● **WORK TO COMPLETE**
Report back every line from the entries below in which the word "energii" occurs.

● **DATA SECTION**
*** Begin section ***
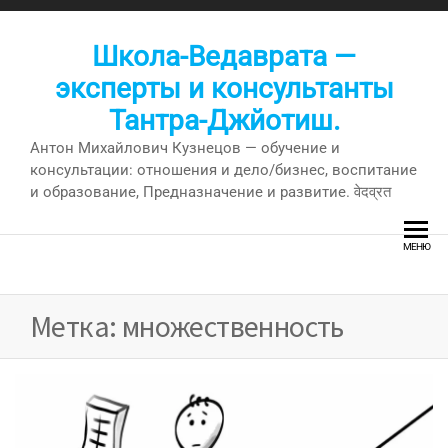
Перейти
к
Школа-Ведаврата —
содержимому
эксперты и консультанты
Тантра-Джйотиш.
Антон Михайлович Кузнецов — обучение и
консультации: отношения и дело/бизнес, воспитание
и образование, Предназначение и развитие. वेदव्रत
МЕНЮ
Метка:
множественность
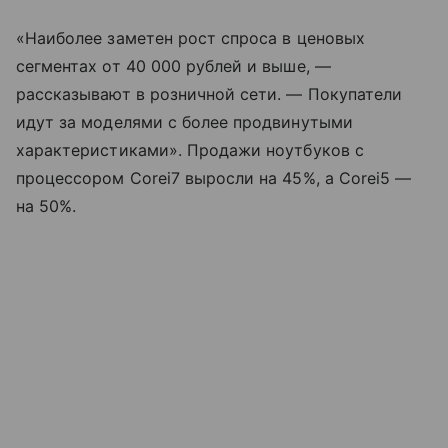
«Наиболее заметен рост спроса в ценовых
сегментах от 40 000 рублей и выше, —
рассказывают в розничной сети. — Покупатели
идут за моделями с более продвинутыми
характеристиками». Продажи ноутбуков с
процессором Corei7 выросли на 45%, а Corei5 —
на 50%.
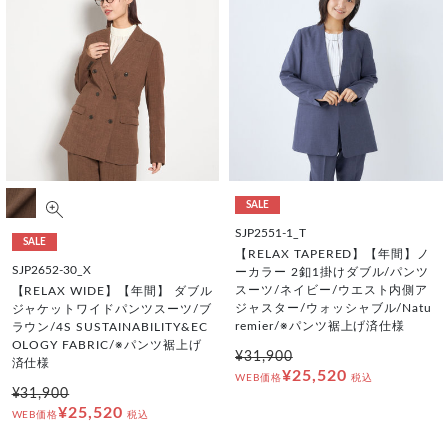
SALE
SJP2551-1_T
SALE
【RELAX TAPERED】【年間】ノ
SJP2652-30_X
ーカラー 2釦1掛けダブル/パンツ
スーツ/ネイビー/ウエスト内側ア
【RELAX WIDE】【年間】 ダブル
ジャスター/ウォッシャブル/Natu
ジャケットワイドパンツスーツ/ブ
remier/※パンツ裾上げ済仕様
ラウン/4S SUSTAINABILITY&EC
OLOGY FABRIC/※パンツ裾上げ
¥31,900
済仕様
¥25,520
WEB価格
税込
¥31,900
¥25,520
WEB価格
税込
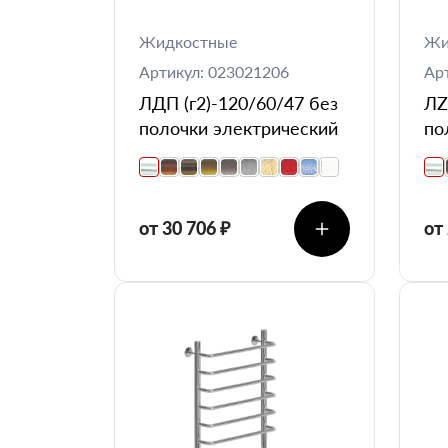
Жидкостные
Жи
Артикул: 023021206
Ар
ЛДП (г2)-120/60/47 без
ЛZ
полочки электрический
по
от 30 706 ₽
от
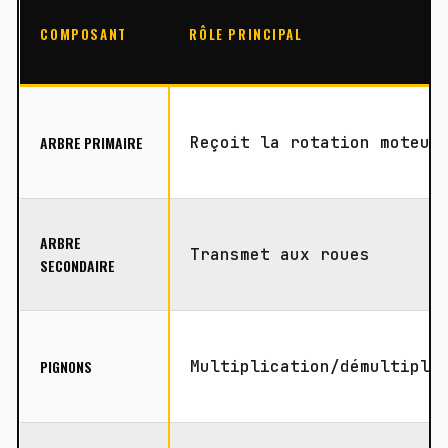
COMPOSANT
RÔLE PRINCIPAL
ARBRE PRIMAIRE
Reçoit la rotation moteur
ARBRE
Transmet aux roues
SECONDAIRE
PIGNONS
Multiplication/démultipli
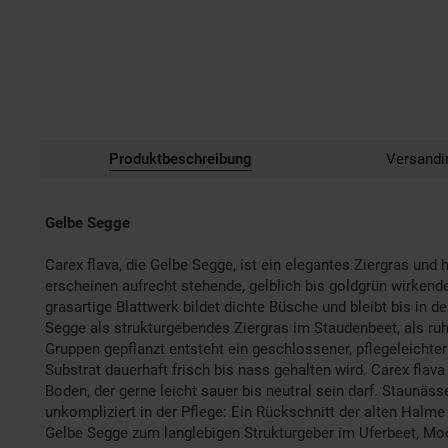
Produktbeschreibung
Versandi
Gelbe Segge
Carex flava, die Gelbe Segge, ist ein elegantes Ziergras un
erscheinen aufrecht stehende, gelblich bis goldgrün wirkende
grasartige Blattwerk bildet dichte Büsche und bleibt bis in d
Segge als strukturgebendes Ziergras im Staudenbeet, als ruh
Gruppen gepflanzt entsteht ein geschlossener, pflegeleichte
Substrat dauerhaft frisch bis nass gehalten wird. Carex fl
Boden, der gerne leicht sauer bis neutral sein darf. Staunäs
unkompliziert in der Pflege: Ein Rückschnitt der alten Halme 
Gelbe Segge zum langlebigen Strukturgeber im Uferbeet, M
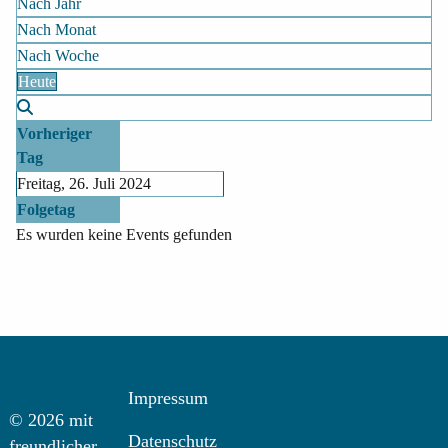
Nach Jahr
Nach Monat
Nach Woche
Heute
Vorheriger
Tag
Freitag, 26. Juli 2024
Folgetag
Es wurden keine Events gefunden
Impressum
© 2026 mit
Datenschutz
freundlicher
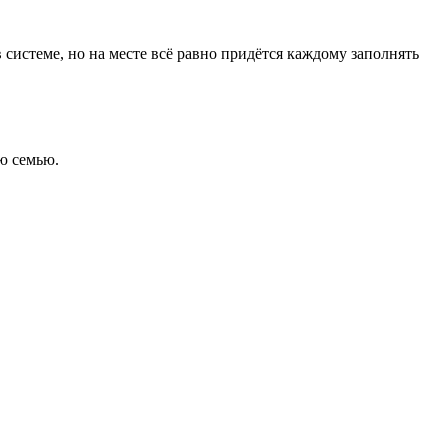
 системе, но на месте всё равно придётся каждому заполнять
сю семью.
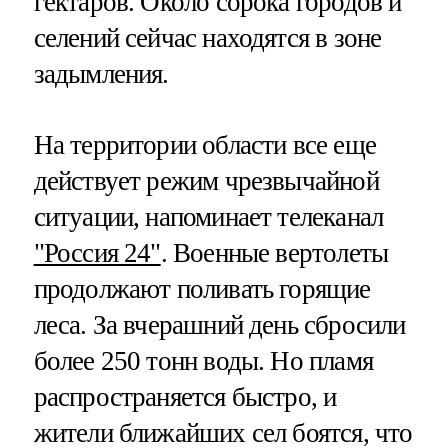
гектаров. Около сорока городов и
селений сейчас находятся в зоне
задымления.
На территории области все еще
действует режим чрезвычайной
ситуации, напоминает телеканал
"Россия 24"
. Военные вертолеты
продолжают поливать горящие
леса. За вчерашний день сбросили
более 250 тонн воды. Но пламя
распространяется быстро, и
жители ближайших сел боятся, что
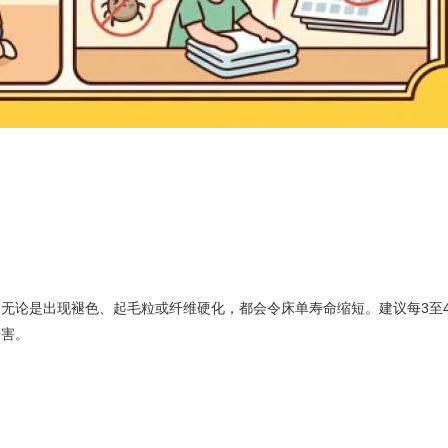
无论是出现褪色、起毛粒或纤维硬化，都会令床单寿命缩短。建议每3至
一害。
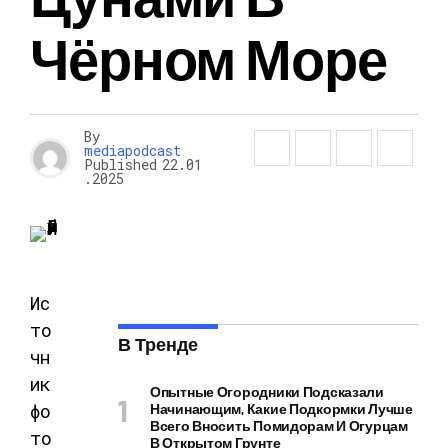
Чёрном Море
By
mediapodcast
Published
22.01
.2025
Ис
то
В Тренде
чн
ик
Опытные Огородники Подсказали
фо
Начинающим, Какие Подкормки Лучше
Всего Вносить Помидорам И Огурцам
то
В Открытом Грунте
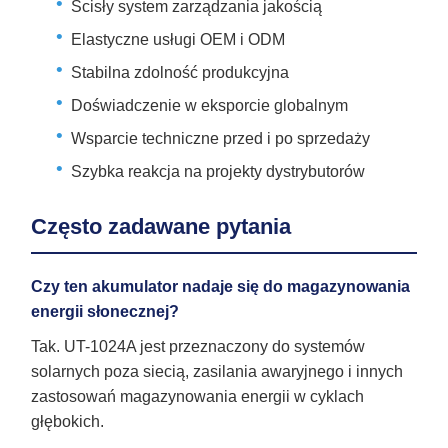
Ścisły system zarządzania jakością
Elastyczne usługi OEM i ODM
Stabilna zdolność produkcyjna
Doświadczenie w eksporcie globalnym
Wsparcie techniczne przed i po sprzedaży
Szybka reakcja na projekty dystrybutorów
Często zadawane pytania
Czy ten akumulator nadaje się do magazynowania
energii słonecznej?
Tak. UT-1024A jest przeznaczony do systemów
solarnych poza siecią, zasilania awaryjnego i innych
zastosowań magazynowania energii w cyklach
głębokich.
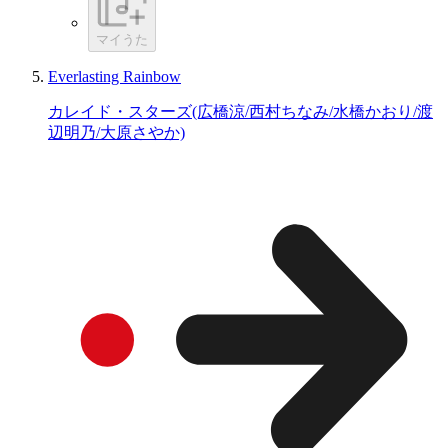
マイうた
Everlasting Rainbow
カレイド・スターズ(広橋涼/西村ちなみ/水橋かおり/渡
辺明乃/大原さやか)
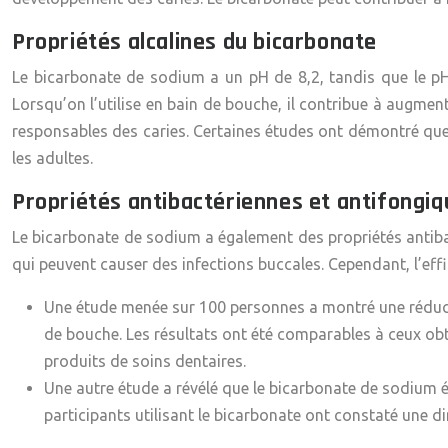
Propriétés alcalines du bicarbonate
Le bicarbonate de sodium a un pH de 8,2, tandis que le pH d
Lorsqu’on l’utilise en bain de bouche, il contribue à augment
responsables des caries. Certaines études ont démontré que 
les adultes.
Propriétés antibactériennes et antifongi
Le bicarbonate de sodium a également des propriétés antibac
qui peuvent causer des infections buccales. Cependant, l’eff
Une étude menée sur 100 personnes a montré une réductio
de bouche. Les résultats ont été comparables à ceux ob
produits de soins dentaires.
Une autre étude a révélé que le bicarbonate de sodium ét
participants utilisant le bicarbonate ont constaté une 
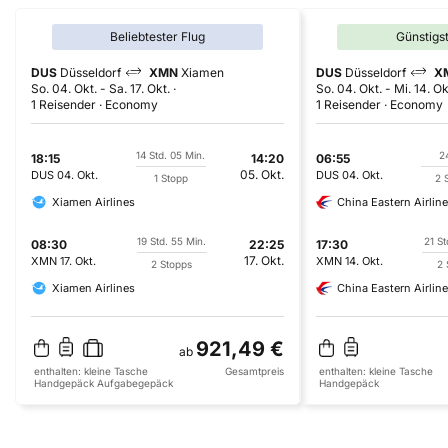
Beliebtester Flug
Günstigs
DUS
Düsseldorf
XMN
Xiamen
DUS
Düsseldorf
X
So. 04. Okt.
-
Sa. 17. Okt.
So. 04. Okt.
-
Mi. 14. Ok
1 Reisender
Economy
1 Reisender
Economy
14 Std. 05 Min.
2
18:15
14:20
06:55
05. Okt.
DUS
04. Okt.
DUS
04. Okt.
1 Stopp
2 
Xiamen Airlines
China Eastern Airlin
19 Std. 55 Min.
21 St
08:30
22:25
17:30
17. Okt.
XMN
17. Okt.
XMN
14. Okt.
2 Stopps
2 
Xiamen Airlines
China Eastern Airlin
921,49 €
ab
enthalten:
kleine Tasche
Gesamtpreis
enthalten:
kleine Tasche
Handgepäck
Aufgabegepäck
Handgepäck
*** End section ***
● **WRITTEN RESPONSE**
energii słonecznej?
zastosowań magazynowania energii w cyklach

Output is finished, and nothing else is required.